„Er war ein Jäger, ich war ein Kind“
In Hollywood steht die Oscarsaison an – doch die Schlagzeilen bestimmt ein anderes Thema: Immer mehr Belästigungsvorwürfe wirbeln die Unterhaltungsbranche auf. Eine Erfolgsserie steht sogar vor dem vorzeitigen Aus.
Alles begann mit Harvey Weinstein. Seit vor einem Monat die Missbrauchsvorwürfe gegen den Produzenten publik wurden, melden sich beinahe täglich neue Opfer. Sie alle berichten, sie seien von prominenten Männern aus der Filmbranche sexuell belästigt worden. Polizei und Staatsanwälte ermitteln, in Firmen rollen Köpfe – und immer mehr Film- und Fernsehprojekte werden gestoppt.
Die neuesten Vorwürfe richten sich gegen Regisseur Brett Ratner (48) und Dustin Hoffman (80). Als 17-jährige Filmpraktikantin sei sie 1985 von Hoffman wiederholt belästigt worden, schrieb Autorin Anna Graham Hunter im „Hollywood Reporter“. Der Star habe sie um eine Massage gebeten, ihr an den Po gegriffen und anzügliche Bemerkungen gemacht. „Er war ein Jäger, ich war ein Kind – und das war sexuelle Belästigung“, beschrieb Hunter.
In einer Stellungnahme entschuldigte sich Hoffman. Er fühle sich schrecklich, dass er Graham möglicherweise in eine „unangenehme Situation“gebracht habe.
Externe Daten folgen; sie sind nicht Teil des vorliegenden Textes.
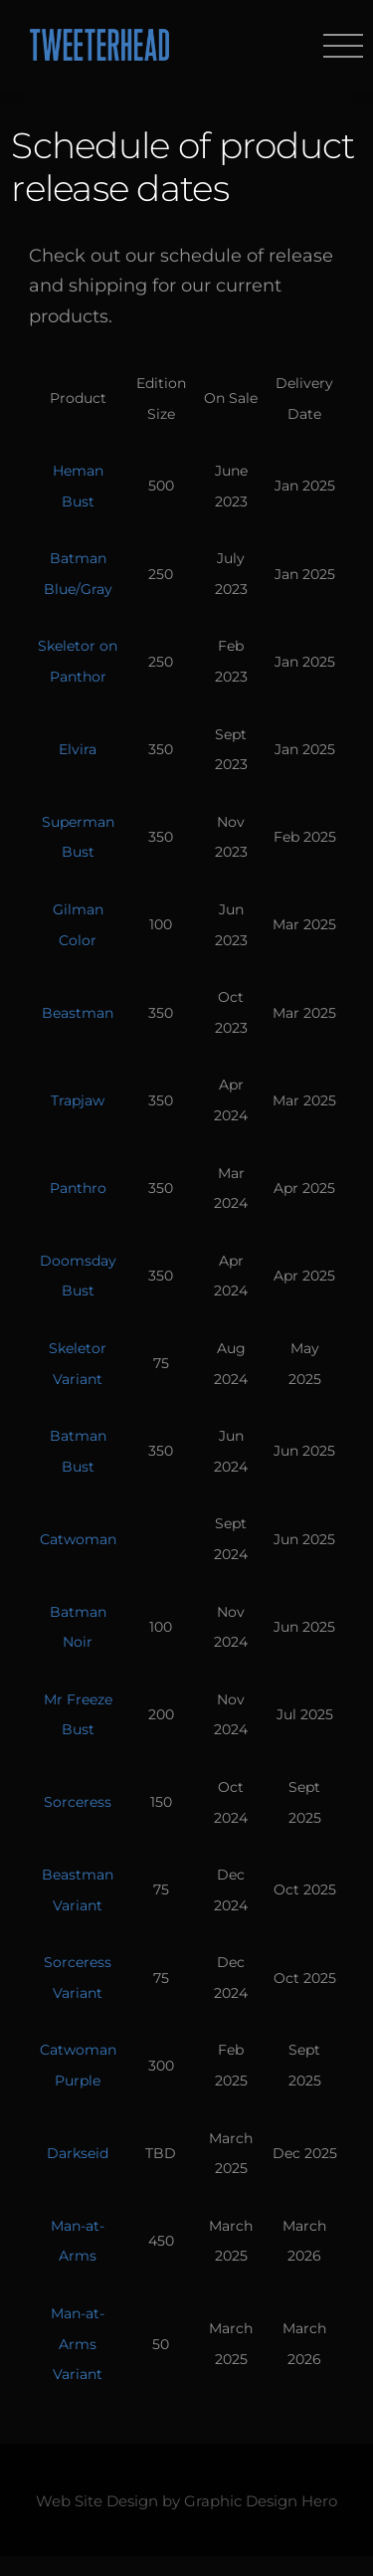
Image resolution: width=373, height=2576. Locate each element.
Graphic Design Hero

Sechs Frauen, darunter die Schauspielerinnen Olivia Munn und Natasha Henstridge, werfen Brett Ratner in Interviews mit der „Los Angeles Times“sexuelle Übergriffe vor, die teilweise in die 90erJahre zurückgehen. Der Blockbuster-Regisseur („X-Men“, „Rush Hour“) wies die Vorwürfe per Anwalt „kategorisch“zurück. Doch die Branche reagierte sofort: Ratners geplantes Regieprojekt über den verstorbenen „Playboy“-Gründer Hugh Hefner wurde auf Eis gelegt. Die Lage müsse geprüft werden, bevor die Zusammenarbeit fortgesetzt werde, teilte ein Sprecher von Playboy Enterprises mit. Ratner selbst erklärte, er habe sich entschieden, sich aus allen WarnerBrothers-Projekten zurückzuziehen: „Ich möchte keinen negativen Einfluss auf die Studios auslösen.“
Besondere Wellen schlug das Aus der Netflix-Serie „House of Cards“, in der Kevin Spacey einen US-Präsidenten spielt. Der Oscarpreisträger war von zwei Schauspielern wegen sexueller Übergriffe beschuldigt worden. Der 58-Jährige outete sich wenig später als schwul und will nun therapeutische Hilfe suchen. Dass „House of Cards“über die aktuelle Staffel hinaus nicht weitergedreht werden sollte, stand laut Netflix schon länger fest. Doch nun wurden auch die Dreharbeiten zur sechsten Staffel unterbrochen. Mittlerweile berichteten acht Mitarbeiter von sexuellen Belästigungen durch Spacey. „Kevin hatte wenig bis gar keine Skrupel, seinen Status auszunutzen“, sagte ein ehemaliger Produktionsassistent.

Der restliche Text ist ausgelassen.